| WORK TO COMPLETE |
Output all of the lines below exactly, and leave out each image.

| SOURCE MATERIAL |
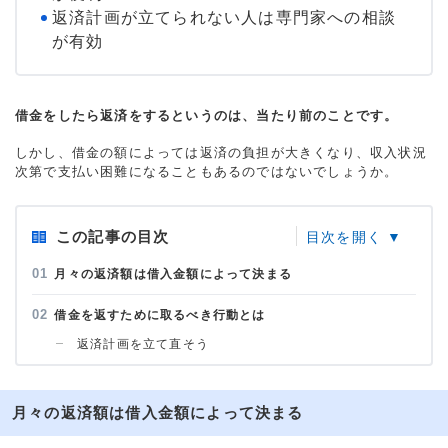
返済計画が立てられない人は専門家への相談
が有効
借金をしたら返済をするというのは、当たり前のことです。
しかし、借金の額によっては返済の負担が大きくなり、収入状況
次第で支払い困難になることもあるのではないでしょうか。
この記事の目次
月々の返済額は借入金額によって決まる
借金を返すために取るべき行動とは
返済計画を立て直そう
月々の返済額は借入金額によって決まる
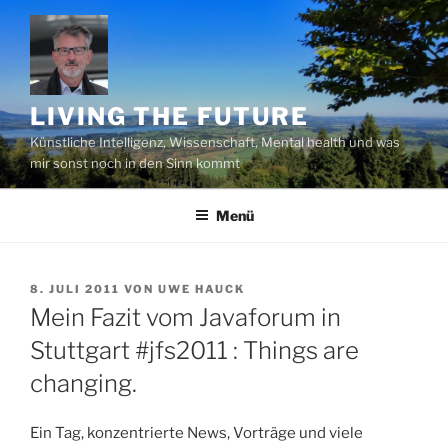
Zum
Inhalt
springen
LIVING THE FUTURE
Künstliche Intelligenz, Wissenschaft, Mental health und was
mir sonst noch in den Sinn kommt
Menü
VERÖFFENTLICHT
8. JULI 2011
VON
UWE HAUCK
AM
Mein Fazit vom Javaforum in
Stuttgart #jfs2011 : Things are
changing.
Ein Tag, konzentrierte News, Vorträge und viele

| WRITTEN RESPONSE |
返済計画が立てられない人は専門家への相談
が有効
借金をしたら返済をするというのは、当たり前のことです。
しかし、借金の額によっては返済の負担が大きくなり、収入状況
次第で支払い困難になることもあるのではないでしょうか。
この記事の目次
月々の返済額は借入金額によって決まる
借金を返すために取るべき行動とは
返済計画を立て直そう
月々の返済額は借入金額によって決まる
Zum
Inhalt
springen
LIVING THE FUTURE
Künstliche Intelligenz, Wissenschaft, Mental health und was
mir sonst noch in den Sinn kommt
Menü
VERÖFFENTLICHT
8. JULI 2011
VON
UWE HAUCK
AM
Mein Fazit vom Javaforum in
Stuttgart #jfs2011 : Things are
changing.
Ein Tag, konzentrierte News, Vorträge und viele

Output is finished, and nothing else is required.